PSA and COPRED Focus on Strategic Nonviolence

By Gordon Fellman

Chair, Peace and Conflict Studies Program, Brandeis University

In April of this year, Siena College hosted the annual peace conferences of the Peace Studies Association (PSA) and the Consortium for Peace Research, Education, and Development (COPRED), respectively titled, "Case Studies in Peace Making: Interpersonal to International" and "Transforming Violent Conflicts."

Two international crisis areas received exceptional attention: Iraq and the Balkans. A 34-minute video presented the 1997 trip that former Attorney General Ramsey Clark made to Iraq during which he and others brought large amounts of medicine and medical supplies to a people deprived of them by the U.S. embargo. The video showed children dying when as little as 50 cents worth of some simple remedies might have saved them. It also showed doctors explaining how inadequate their medical supplies are. In a memorable shot, Secretary of State Madeleine Albright responded to an interviewer's question this way about how she justified the deaths of half a million Iraqi children in the wake of the U.S. destruction of Baghdad's infrastructure and the continuing embargo: "That is a price we are willing to pay." The irony of saying that we are willing to pay such a price was apparent to everyone.

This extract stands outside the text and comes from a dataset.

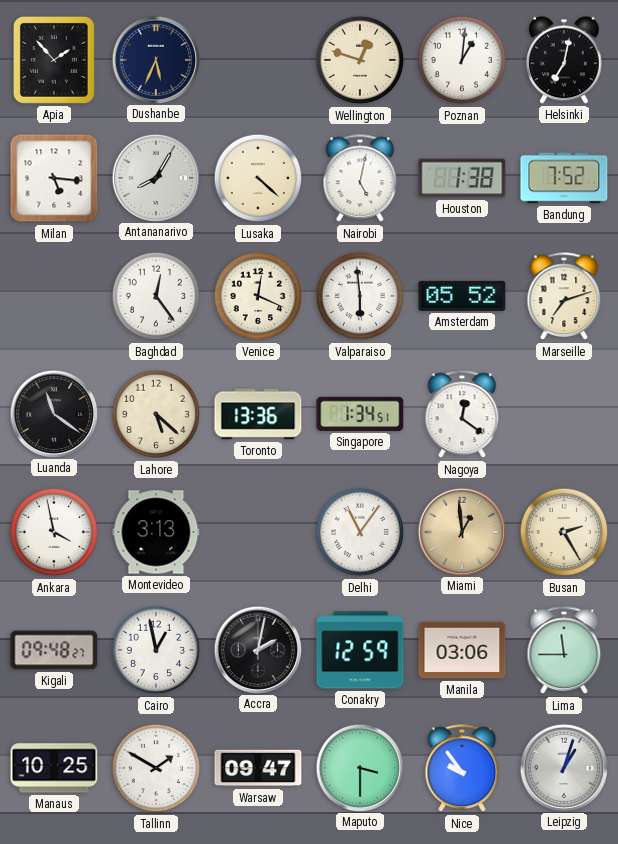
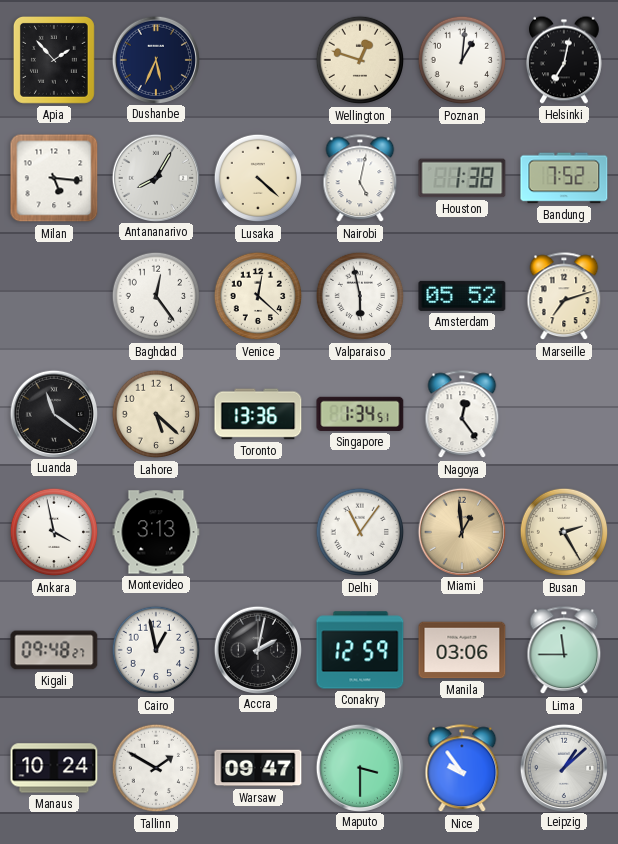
Venice: 12:19 -> 12:22
Valparaiso: 5:59 -> 5:58
Nagoya: 12:21 -> 12:24
Manaus: 10:25 -> 10:24
Leipzig: 1:03 -> 1:08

In another moving testimonial, a U.S. nurse who was in the military as both a truck driver and a nurse in 1991 spoke about her discovery of the use of depleted uranium in the Gulf War and her struggles with a number of cancers. The government has been unwilling to acknowledge her discoveries or to assist her in her medical travails.

In the Balkans discussion, Doug Hostetter of the Fellowship of Reconciliation described the Balkans Student Project, which has placed a number of Balkan students in U.S. colleges and universities; Daniel Hallock, author of Hell, Healing, and Resistance: Veterans Speak, addressed the personal costs of war; Ted Herman, retired chair of peace studies at Colgate University, provided an overview of issues relevant to any discussion of the Balkans; and Tufts undergraduate Kristin Cibelli presented her research on the War Crimes Tribunal in the Balkans.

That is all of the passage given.